The Tech Behind the Detection
I’ve spent years refining my toolkit, and I rely heavily on professional-grade gear to ensure we aren't digging where we don't need to. Tools like LeakTronics hydrophones are absolute game-changers. Instead of guessing, I use the hydrophone to "listen" for the sound of escaping water. It’s like a stethoscope for your pool plumbing. Exactly.. If there is a pinhole leak in a return line, the hydrophone will amplify that distinct "hiss" of water under pressure.
Combined with electronic shell scanning, we can map out structural breaches without removing a single paver. This non-invasive approach is the only responsible way to handle leak detection in our soil conditions. It protects your deck, your landscaping, and most importantly, your peace of mind.

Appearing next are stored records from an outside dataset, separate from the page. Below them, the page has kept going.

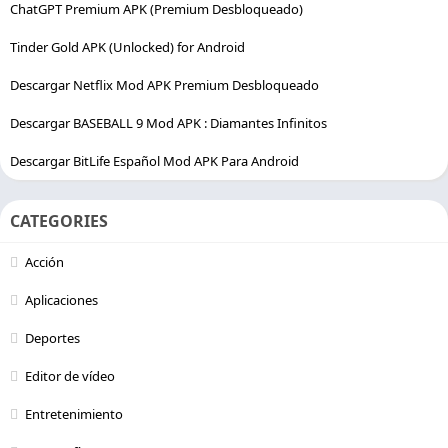
ChatGPT Premium APK (Premium Desbloqueado)
Tinder Gold APK (Unlocked) for Android
Descargar Netflix Mod APK Premium Desbloqueado
Descargar BASEBALL 9 Mod APK : Diamantes Infinitos
Descargar BitLife Español Mod APK Para Android
CATEGORIES
Acción
Aplicaciones
Deportes
Editor de vídeo
Entretenimiento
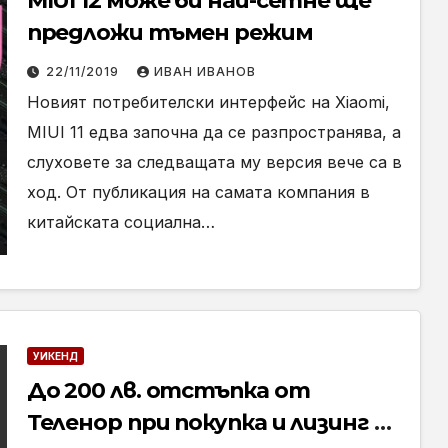
MIUI 12 може би най-сетне ще
предложи тъмен режим
22/11/2019
ИВАН ИВАНОВ
Новият потребителски интерфейс на Xiaomi,
MIUI 11 едва започна да се разпространява, а
слуховете за следващата му версия вече са в
ход. От публикация на самата компания в
китайската социална…
УИКЕНД
До 200 лв. отстъпка от
Теленор при покупка и лизинг на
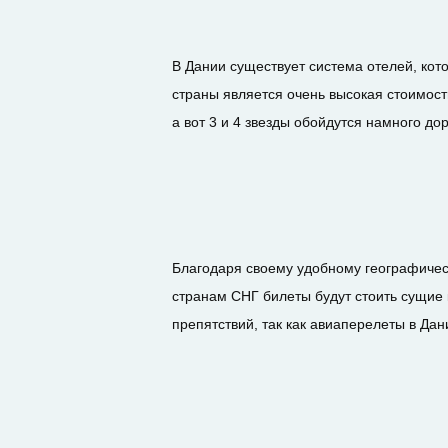
В Дании существует система отелей, кот
страны является очень высокая стоимост
а вот 3 и 4 звезды обойдутся намного до
Благодаря своему удобному географическ
странам СНГ билеты будут стоить сущие 
препятствий, так как авиаперелеты в Д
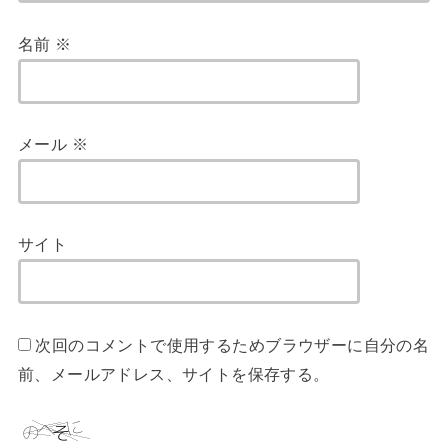
名前
※
メール
※
サイト
次回のコメントで使用するためブラウザーに自分の名
前、メールアドレス、サイトを保存する。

Comparing Detection Methods
Many homeowners ask me why the "old school" method of digging is so discouraged now. Here is a breakdown of why non-invasive testing is the industry standard for our area:
Feature Old School (Trenching) Modern (Non-Invasive) Landscaping Total destruction Intact Structural Risk High (Soil settling) Zero Accuracy Low (Guesswork) High (Precision) Cost Efficiency High (Repair costs) Low (Targeted repairs)Why You Should Be Skeptical of "Trenchers"
When you call someone for a leak, and they tell you they need to start digging before they've air bubbles in pool returns performed an electronic scan or a pressure test, hang up the phone. I have seen contractors dig a thirty-foot trench in a Pflugerville backyard, only to find out the leak was actually a loose union at the pump station. That homeowner lost their prize-winning rose bushes and a section of their limestone patio for nothing.
Professional companies like Level Up Leak Detection understand the nuances of the regional soil. They know that when you disturb backfilled clay, you introduce air pockets and water pathways that can cause the ground to shift again next season. By using LeakTronics equipment, these teams pinpoint the exact location of the break—often within a square foot—so that if we must dig, it’s a surgical strike, not an open-heart surgery on your yard.
The Bottom Line
Pflugerville’s expansive clay is a force of nature. Let me tell you about a situation I encountered learned this lesson the hard way.. When your pool plumbing fails, the solution isn't to fight the clay with a shovel—it’s to use technology to work around it. Always insist on:
Pressure testing of individual lines. Acoustic detection using professional hydrophones. Electronic shell scanning to check for structural cracks. A detailed report before any digging begins.If you suspect a leak, stop dumping water into the pool and stop letting people guess. Get a professional diagnostic that respects the ground you’re standing on. Your backyard is a massive investment, and it deserves more than a "maybe we can find it" attitude.